Abstract

The object of this study was to investigate the effects of hepatic cirrhosis on the development of benign prostatic hyperplasia and consequent effects on prostatic volume, serum prostate-specific antigen (PSA), and prostatism symptoms. Sixty patients with postnecrotic cirrhosis and alcoholic cirrhosis at age 40 and over, and 20 voluntary subjects in the same age group with normal hepatic functions, were evaluated with prostatic volume calculation by transrectal ultrasound, symptom scoring according to American Urology Association (AUA) criteria, measurement of serum prostate-specific antigen (PSA), serum total testosterone (TT), free testosterone (FT), estradiol (E2), and calculation of E2/FT ratios, and the results were analyzed statistically by the Mann-Whitney U-test. Serum FT and TT levels were significantly lower in the hepatic cirrhosis group compared to the control group (P = 0.0000 and P = 0000, respectively). Though mean serum E2 level was a little higher in cirrhotic patients compared to controls, the difference was not significant; however, the higher E2/FT ratio in the cirrhotic group was statistically significant (P = 0.27 and P = 0.0002, respectively).

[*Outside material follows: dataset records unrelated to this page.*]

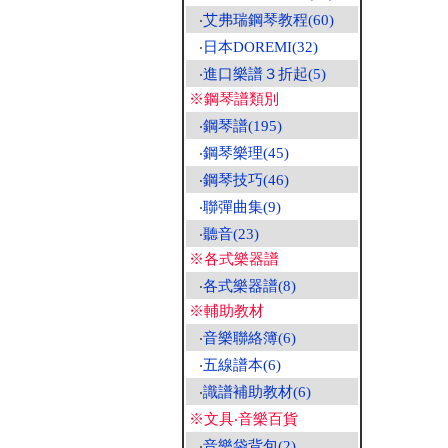
‧
艾弗瑞鋼琴教程(60)
‧
日本DOREMI(32)
‧
進口樂譜３折起(5)
※鋼琴譜類別
‧
鋼琴譜(195)
‧
鋼琴樂理(45)
‧
鋼琴技巧(46)
‧
聯彈曲集(9)
‧
聽音(23)
※各式樂器譜
‧
各式樂器譜(8)
※輔助教材
‧
音樂聯絡簿(6)
‧
五線譜本(6)
‧
識譜補助教材(6)
※文具‧音樂百貨
‧
音樂袋背包(2)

In the cirrhotic group, the decrease in FT and TT levels was greater, as the disease advanced. While E2 and E2/FT ratio increase, correlate with poor prognosis, no statistically significant differences were found. Mean prostatic volume, serum PSA level, and total symptom score were significantly higher in the control group, compared to the cirrhotic group (P = 0.0001, P = 0.0006, and P = 0.002, respectively). Prostatic volume decreased parallel to severity of disease in cirrhotic patients. The main reason for the decrease in mean prostatic volume in cirrhotic patients compared to subjects in the same age group with normal hepatic functions was the decrease in serum FT and TT levels, and the secondary cause was the increase in E2/FT ratio, indicating estrogenic predominance.